__TASK TO COMPLETE__
Of the lines below, write out exactly those from the line with "Janata Party: Could" through the line with "डॉ एस वी अंचन द्वारा निर्मित, डॉ अतुल", both included, and skip the rest.
******************************
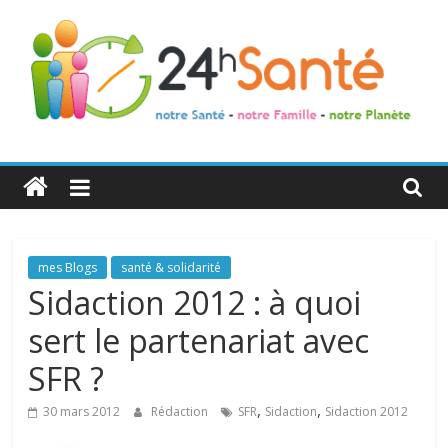
24h
Santé
La
mes Blogs
santé & solidarité
santé
Sidaction 2012 : à quoi
de
sert le partenariat avec
toute
la
SFR ?
famille
,
,
30 mars 2012
Rédaction
SFR
Sidaction
Sidaction 2012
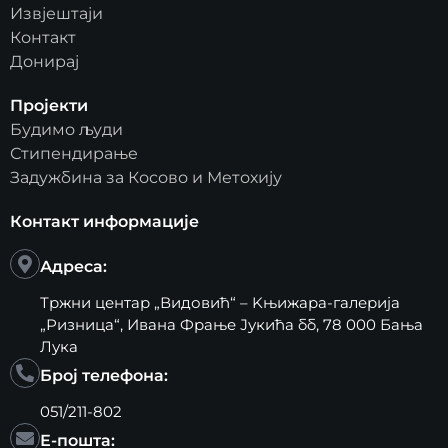
Извјештаји
Контакт
Донирај
Пројекти
Будимо људи
Стипендирање
Задужбина за Косово и Метохију
Контакт информације
Адреса:
Тржни центар „Видовић“ – Kњижара-галерија
„Ризница“, Ивана Фрање Јукића бб, 78 000 Бања
Лука
Број телефона:
051/211-802
Е-пошта:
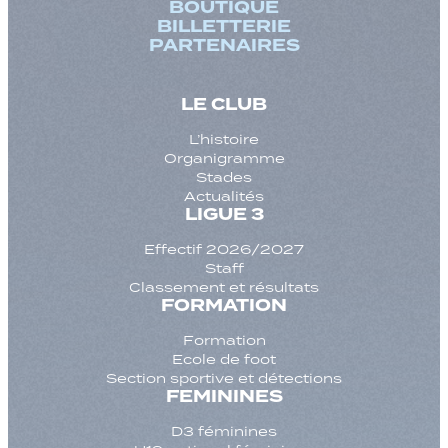
BOUTIQUE
BILLETTERIE
PARTENAIRES
LE CLUB
L’histoire
Organigramme
Stades
Actualités
LIGUE 3
Effectif 2026/2027
Staff
Classement et résultats
FORMATION
Formation
Ecole de foot
Section sportive et détections
FEMININES
D3 féminines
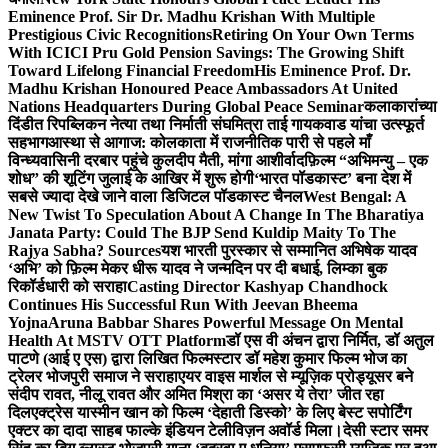
Eminence Prof. Sir Dr. Madhu Krishan With Multiple
Prestigious Civic Recognitions
Retiring On Your Own Terms
With ICICI Pru Gold Pension Savings: The Growing Shift
Toward Lifelong Financial Freedom
His Eminence Prof. Dr.
Madhu Krishan Honoured Peace Ambassadors At United
Nations Headquarters During Global Peace Seminar
कलाकारांच्या
दिंडीत रिपब्लिकन नेत्या तथा निर्माती संघमित्रा ताई गायकवाड यांचा उत्स्फूर्त
सहभाग
आस्था से आगाज: कोलकाता में राजनीतिक पारी से पहले माँ
विन्ध्यवासिनी दरबार पहुंचे कुलदीप मैती, मांगा आशीर्वाद
फ़िल्म “अभिमन्यु – एक
शोध” की शूटिंग जुलाई के आखिर में शुरू होगी
‘भारत पॉडकास्ट’ बना देश में
सबसे ज्यादा देखे जाने वाला डिजिटल पॉडकास्ट चैनल
West Bengal: A
New Twist To Speculation About A Change In The Bharatiya
Janata Party: Could The BJP Send Kuldip Maity To The
Rajya Sabha? Sources
यश भारती पुरस्कार से सम्मानित अभिषेक यादव
‘अभि’ को फ़िल्म मेकर धीरू यादव ने जन्मदिन पर दी बधाई, लिम्का बुक
रिकॉर्डधारी को सराहा
Casting Director Kashyap Chandhock
Continues His Successful Run With Jeevan Bheema
Yojna
Aruna Babbar Shares Powerful Message On Mental
Health At MSTV OTT Platform
डॉ एस वी अंचन द्वारा निर्मित, डॉ अतुल
पाटणे (आई ए एस) द्वारा लिखित फिल्मस्टार डॉ महेश कुमार फिल्म भोज का
ट्रेलर भोजपुरी समाज ने सराहा
एयर वाइस मार्शल से म्यूज़िक प्रोड्यूसर बने
संदीप रावत, नीलू रावत और अमित मिश्रा का ‘असर ये तेरा’ जीत रहा
दिल
एक्ट्रेस यास्मीन खान को फिल्म ‘देहाती डिस्को’ के लिए बेस्ट सपोर्टिंग
एक्टर का दादा साहब फाल्के इंडियन टेलीविज़न अवॉर्ड मिला।
देसी स्टार समर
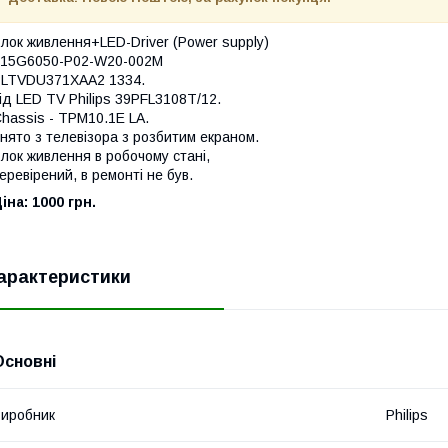
лок живлення+LED-Driver (Power supply)
715G6050-P02-W20-002M
PLTVDU371XAA2 1334.
ід LЕD TV Philips 39PFL3108T/12.
hassis - TPM10.1E LA.
нято з телевізора з розбитим екраном.
лок живлення в робочому стані,
еревірений, в ремонті не був.
іна: 1000 грн.
арактеристики
Основні
иробник
Philips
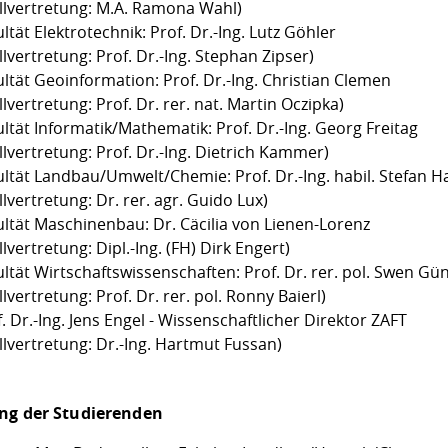
ellvertretung: M.A. Ramona Wahl)
ltät Elektrotechnik: Prof. Dr.-Ing. Lutz Göhler
llvertretung: Prof. Dr.-Ing. Stephan Zipser)
ultät Geoinformation: Prof. Dr.-Ing. Christian Clemen
llvertretung: Prof. Dr. rer. nat. Martin Oczipka)
ltät Informatik/Mathematik: Prof. Dr.-Ing. Georg Freitag
llvertretung: Prof. Dr.-Ing. Dietrich Kammer)
ultät Landbau/Umwelt/Chemie: Prof. Dr.-Ing. habil. Stefan H
llvertretung: Dr. rer. agr. Guido Lux)
ultät Maschinenbau: Dr. Cäcilia von Lienen-Lorenz
llvertretung: Dipl.-Ing. (FH) Dirk Engert)
ultät Wirtschaftswissenschaften: Prof. Dr. rer. pol. Swen Gü
llvertretung: Prof. Dr. rer. pol. Ronny Baierl)
. Dr.-Ing. Jens Engel - Wissenschaftlicher Direktor ZAFT
llvertretung: Dr.-Ing. Hartmut Fussan)
ng der Studierenden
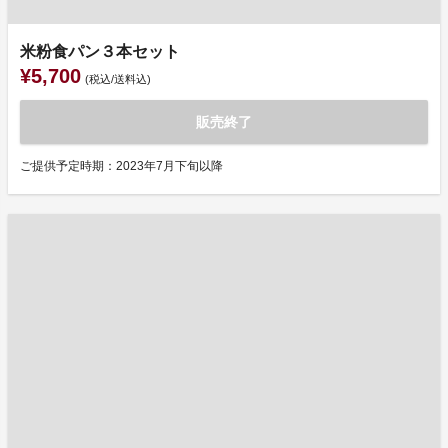
米粉食パン３本セット
¥5,700
(税込/送料込)
販売終了
ご提供予定時期：2023年7月下旬以降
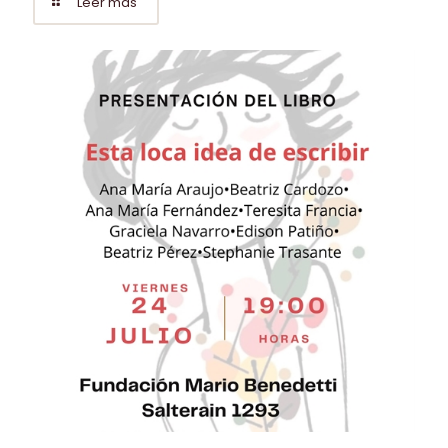
Leer más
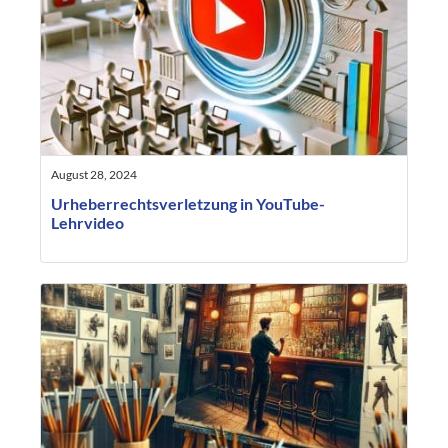
August 28, 2024
Urheberrechtsverletzung in YouTube-
Lehrvideo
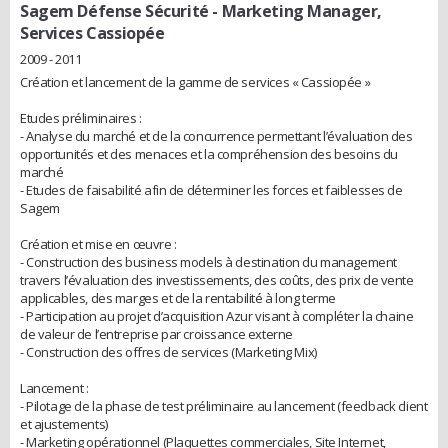
Sagem Défense Sécurité
- Marketing Manager,
Services Cassiopée
2009 - 2011
Création et lancement de la gamme de services « Cassiopée »
Etudes préliminaires :
- Analyse du marché et de la concurrence permettant l’évaluation des
opportunités et des menaces et la compréhension des besoins du
marché
- Etudes de faisabilité afin de déterminer les forces et faiblesses de
Sagem
Création et mise en œuvre :
- Construction des business models à destination du management
travers l’évaluation des investissements, des coûts, des prix de vente
applicables, des marges et de la rentabilité à long terme
- Participation au projet d’acquisition Azur visant à compléter la chaine
de valeur de l’entreprise par croissance externe
- Construction des offres de services (Marketing Mix)
Lancement :
- Pilotage de la phase de test préliminaire au lancement (feedback client
et ajustements)
- Marketing opérationnel (Plaquettes commerciales, Site Internet,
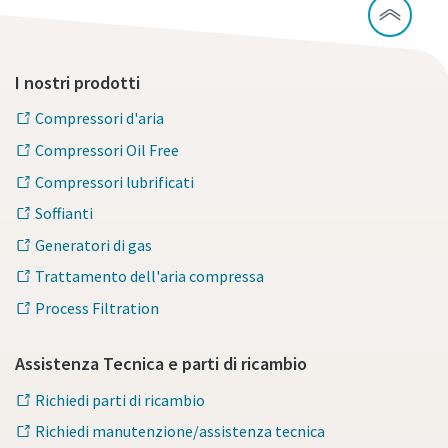
I nostri prodotti
Compressori d'aria
Compressori Oil Free
Compressori lubrificati
Soffianti
Generatori di gas
Trattamento dell'aria compressa
Process Filtration
Assistenza Tecnica e parti di ricambio
Richiedi parti di ricambio
Richiedi manutenzione/assistenza tecnica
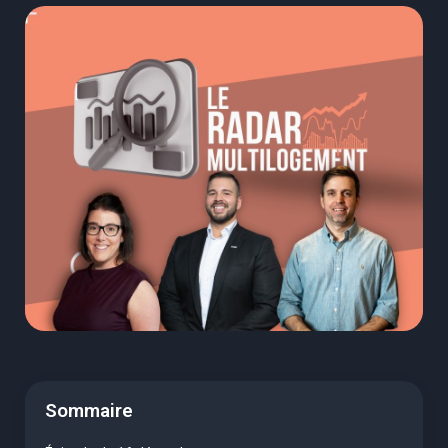
Sommaire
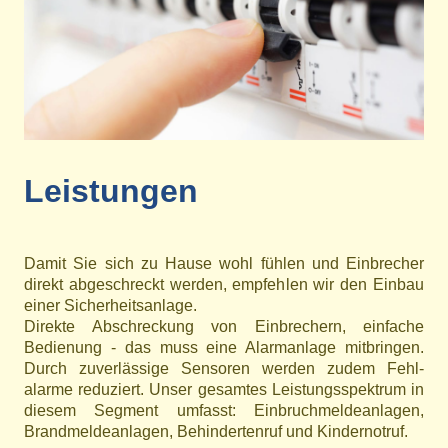
Leistungen
Damit Sie sich zu Hause wohl fühlen und Einbrecher
direkt abgeschreckt werden, empfehlen wir den Einbau
einer Sicherheitsanlage.
Direkte Abschreckung von Einbrechern, einfache
Bedienung - das muss eine Alarmanlage mitbringen.
Durch zuverlässige Sensoren werden zudem Fehl-
alarme reduziert. Unser gesamtes Leistungsspektrum in
diesem Segment umfasst: Einbruchmeldeanlagen,
Brandmeldeanlagen, Behindertenruf und Kindernotruf.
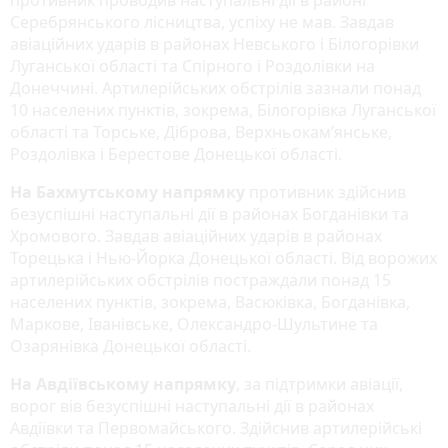
противник проводив наступальні дії в районі
Серебрянського лісництва, успіху не мав. Завдав
авіаційних ударів в районах Невського і Білогорівки
Луганської області та Спірного і Роздолівки на
Донеччині. Артилерійських обстрілів зазнали понад
10 населених пунктів, зокрема, Білогорівка Луганської
області та Торське, Діброва, Верхньокам’янське,
Роздолівка і Берестове Донецької області.
На Бахмутському напрямку
противник здійснив
безуспішні наступальні дії в районах Богданівки та
Хромового. Завдав авіаційних ударів в районах
Торецька і Нью-Йорка Донецької області. Від ворожих
артилерійських обстрілів постраждали понад 15
населених пунктів, зокрема, Васюківка, Богданівка,
Маркове, Іванівське, Олександро-Шультине та
Озарянівка Донецької області.
На Авдіївському напрямку
, за підтримки авіації,
ворог вів безуспішні наступальні дії в районах
Авдіївки та Первомайського. Здійснив артилерійські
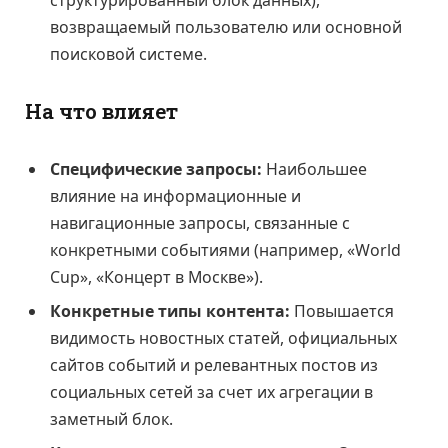
структурированный блок данных),
возвращаемый пользователю или основной
поисковой системе.
На что влияет
Специфические запросы:
Наибольшее
влияние на информационные и
навигационные запросы, связанные с
конкретными событиями (например, «World
Cup», «Концерт в Москве»).
Конкретные типы контента:
Повышается
видимость новостных статей, официальных
сайтов событий и релевантных постов из
социальных сетей за счет их агрегации в
заметный блок.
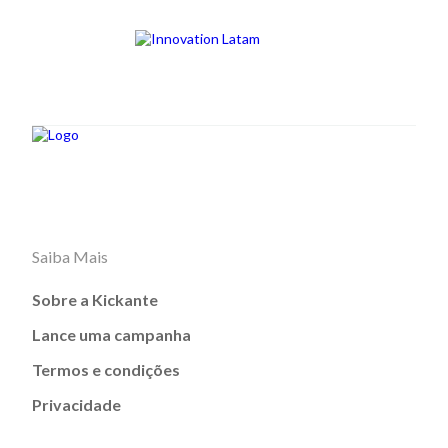
Saiba Mais
Sobre a Kickante
Lance uma campanha
Termos e condições
Privacidade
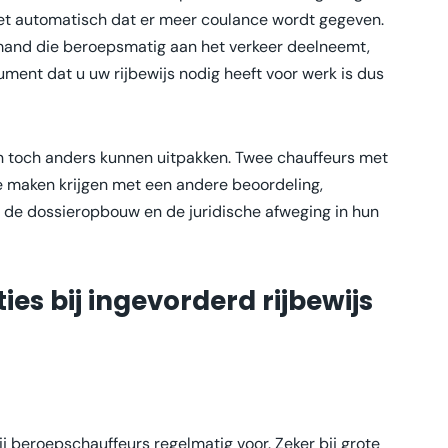
iet automatisch dat er meer coulance wordt gegeven.
iemand die beroepsmatig aan het verkeer deelneemt,
ument dat u uw rijbewijs nodig heeft voor werk is dus
n toch anders kunnen uitpakken. Twee chauffeurs met
te maken krijgen met een andere beoordeling,
 de dossieropbouw en de juridische afweging in hun
es bij ingevorderd rijbewijs
g
ij beroepschauffeurs regelmatig voor. Zeker bij grote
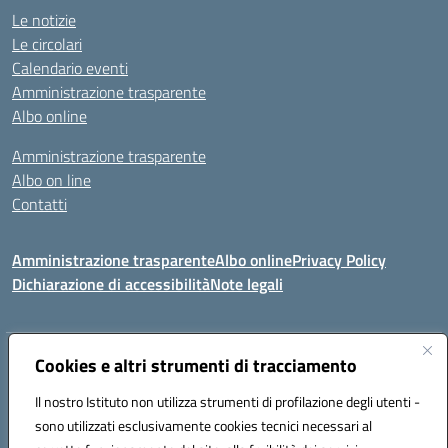
Le notizie
Le circolari
Calendario eventi
Amministrazione trasparente
Albo online
Amministrazione trasparente
Albo on line
Contatti
Amministrazione trasparente
Albo online
Privacy Policy
Dichiarazione di accessibilità
Note legali
Indirizzo:
Cookies e altri strumenti di tracciamento
Via Tirso, 07011 Bono (SS)
Centralino:
079790110
Email:
ssic820006@istruzione.it
Il nostro Istituto non utilizza strumenti di profilazione degli utenti -
Posta elettronica certificata (PEC):
ssic820006@pec.istruzione.it
sono utilizzati esclusivamente cookies tecnici necessari al
Codice fiscale: 81000530907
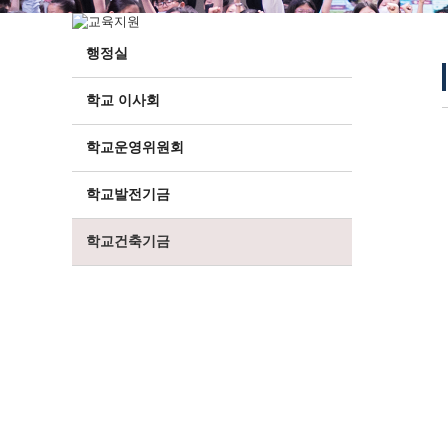
행정실
학교 이사회
학교운영위원회
학교발전기금
학교건축기금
******************************
__YOUR RESPONSE__
Janata Party: Could The BJP Send Kuldip Maity To The
Rajya Sabha? Sources
यश भारती पुरस्कार से सम्मानित अभिषेक यादव
‘अभि’ को फ़िल्म मेकर धीरू यादव ने जन्मदिन पर दी बधाई, लिम्का बुक
रिकॉर्डधारी को सराहा
Casting Director Kashyap Chandhock
Continues His Successful Run With Jeevan Bheema
Yojna
Aruna Babbar Shares Powerful Message On Mental
Health At MSTV OTT Platform
डॉ एस वी अंचन द्वारा निर्मित, डॉ अतुल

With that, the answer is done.